In January 1861 Governor Francis W. Pickens appointed Gist the state’s Adjutant and Inspector General. After the bombardment of Fort Sumter in April, Gist went to Virginia and served as a volunteer aide on the staff of Brigadier General Bernard E. Bee. At the Battle of First Manassas, Bee was mortally wounded and Gist was given command of the remnants of the South Carolinian’s brigade.
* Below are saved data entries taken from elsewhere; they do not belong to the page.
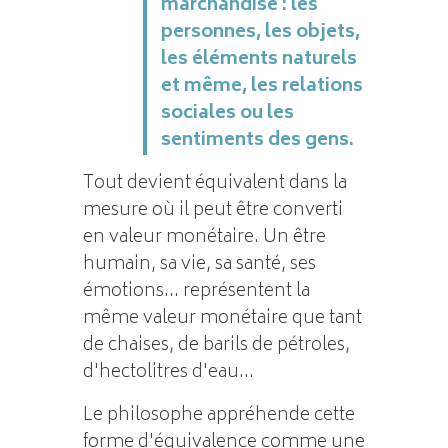
marchandise : les
personnes, les objets,
les éléments naturels
et même, les relations
sociales ou les
sentiments des gens.
Tout devient équivalent dans la
mesure où il peut être converti
en valeur monétaire. Un être
humain, sa vie, sa santé, ses
émotions... représentent la
même valeur monétaire que tant
de chaises, de barils de pétroles,
d'hectolitres d'eau...
Le philosophe appréhende cette
forme d'équivalence comme une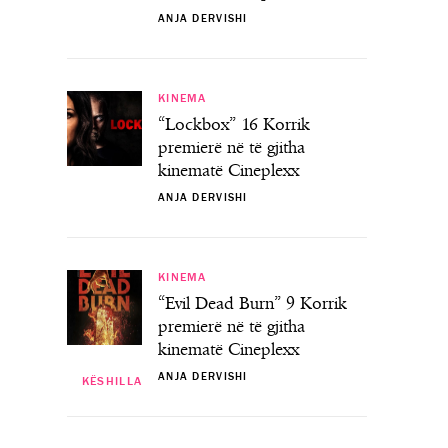
ANJA DERVISHI
KINEMA
“Lockbox” 16 Korrik
premierë në të gjitha
kinematë Cineplexx
ANJA DERVISHI
KINEMA
“Evil Dead Burn” 9 Korrik
premierë në të gjitha
kinematë Cineplexx
ANJA DERVISHI
KËSHILLA
KËSHILLA
ni dashurinë e vërtetë, ju sugjerojmë
nterior design’ ndajnë këshillat e tyre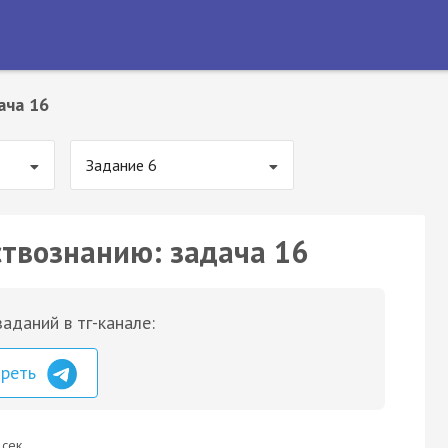
ача 16
Задание 6
ствознанию: задача 16
аданий в тг-канале:
треть
 сек.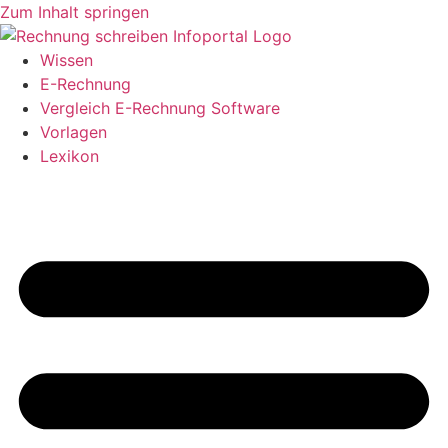
Zum Inhalt springen
Wissen
E-Rechnung
Vergleich E-Rechnung Software
Vorlagen
Lexikon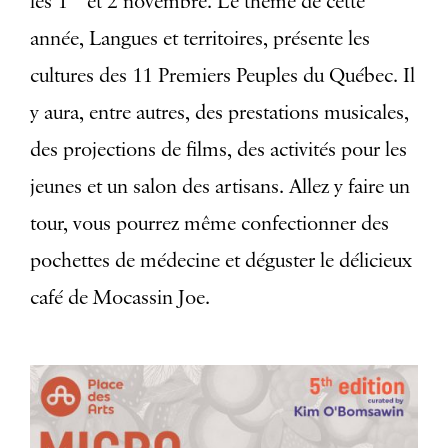
les 1
et 2 novembre. Le thème de cette
année, Langues et territoires, présente les
cultures des 11 Premiers Peuples du Québec. Il
y aura, entre autres, des prestations musicales,
des projections de films, des activités pour les
jeunes et un salon des artisans. Allez y faire un
tour, vous pourrez même confectionner des
pochettes de médecine et déguster le délicieux
café de Mocassin Joe.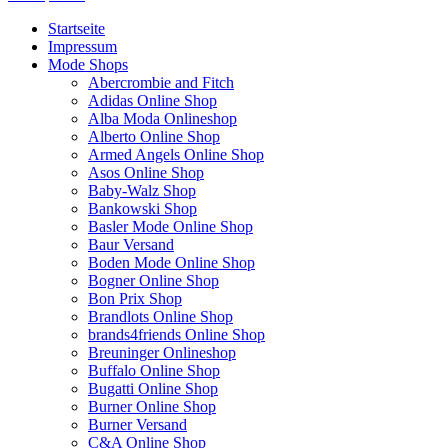
Startseite
Impressum
Mode Shops
Abercrombie and Fitch
Adidas Online Shop
Alba Moda Onlineshop
Alberto Online Shop
Armed Angels Online Shop
Asos Online Shop
Baby-Walz Shop
Bankowski Shop
Basler Mode Online Shop
Baur Versand
Boden Mode Online Shop
Bogner Online Shop
Bon Prix Shop
Brandlots Online Shop
brands4friends Online Shop
Breuninger Onlineshop
Buffalo Online Shop
Bugatti Online Shop
Burner Online Shop
Burner Versand
C&A Online Shop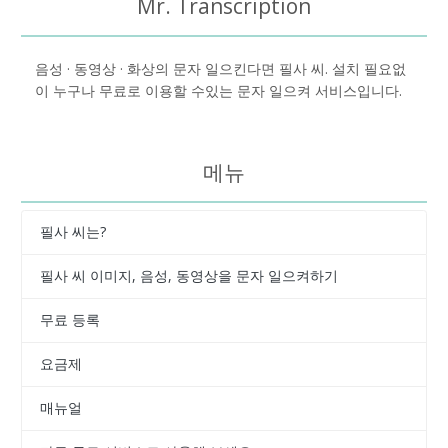
Mr. Transcription
음성 · 동영상 · 화상의 문자 일으킨다면 필사 씨. 설치 필요없
이 누구나 무료로 이용할 수있는 문자 일으켜 서비스입니다.
메뉴
필사 씨는?
필사 씨 이미지, 음성, 동영상을 문자 일으켜하기
무료 등록
요금제
매뉴얼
He too was wounded in the battle but recovered and soon returned to the state to resume his duties as Adjutant and Inspector General. On March 20, 1862, Gist resigned and accepted a commission as brigadier general in the Confederate army. He was assigned to the Charleston area, and with the exception of a brief assignment in North Carolina, General Gist served in the defense of the city until May 1863. On May 3 Gist was given command of an infantry brigade and ordered to join a column assembling at Jackson, Mississippi, in response to federal operations against Vicksburg. Just before leaving, he married Jane M. Adams, daughter of former governor Adams, spent two days with his wife, and then headed west. The South Carolinian saw limited action in the Vicksburg campaign. Following the city’s surrender, he was ordered to reinforce the Army of Tennessee in northern Georgia.
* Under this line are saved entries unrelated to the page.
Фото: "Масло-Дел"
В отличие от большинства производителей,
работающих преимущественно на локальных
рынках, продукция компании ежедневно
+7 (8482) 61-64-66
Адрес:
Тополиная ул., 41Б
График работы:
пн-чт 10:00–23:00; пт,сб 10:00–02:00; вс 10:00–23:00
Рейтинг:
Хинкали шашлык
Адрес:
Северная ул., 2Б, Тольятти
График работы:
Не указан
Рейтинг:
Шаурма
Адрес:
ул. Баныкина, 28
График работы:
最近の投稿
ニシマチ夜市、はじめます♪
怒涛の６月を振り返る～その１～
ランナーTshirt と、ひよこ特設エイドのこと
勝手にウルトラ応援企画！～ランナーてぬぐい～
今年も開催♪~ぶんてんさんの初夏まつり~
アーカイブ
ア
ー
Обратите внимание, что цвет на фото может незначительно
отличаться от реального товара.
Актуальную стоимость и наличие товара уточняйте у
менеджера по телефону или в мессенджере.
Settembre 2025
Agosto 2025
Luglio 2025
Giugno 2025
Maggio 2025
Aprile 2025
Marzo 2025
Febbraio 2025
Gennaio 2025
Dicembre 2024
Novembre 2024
At the battles of Chickamauga and Chattanooga, and throughout the Atlanta Campaign, Gist proved a reliable and respected commander. Following the evacuation of Atlanta, the Army of Tennessee advanced north and in November entered Tennessee. While leading his brigade in the November 30, 1864, Battle of Franklin, Gist was wounded twice, in the thigh and then in the chest. The second wound proved fatal, and about 8:30 p.m. he died, one of six Confederate generals killed or mortally wounded in the battle. He was buried in a local family cemetery, but in 1866 the remains of States Rights Gist were returned to South Carolina and interred in the Trinity Episcopal Church cemetery in Columbia.
Cisco, Walter Brian. States Rights Gist: A South Carolina General of the Civil War. Shippensburg, Pa.: White Mane, 1991.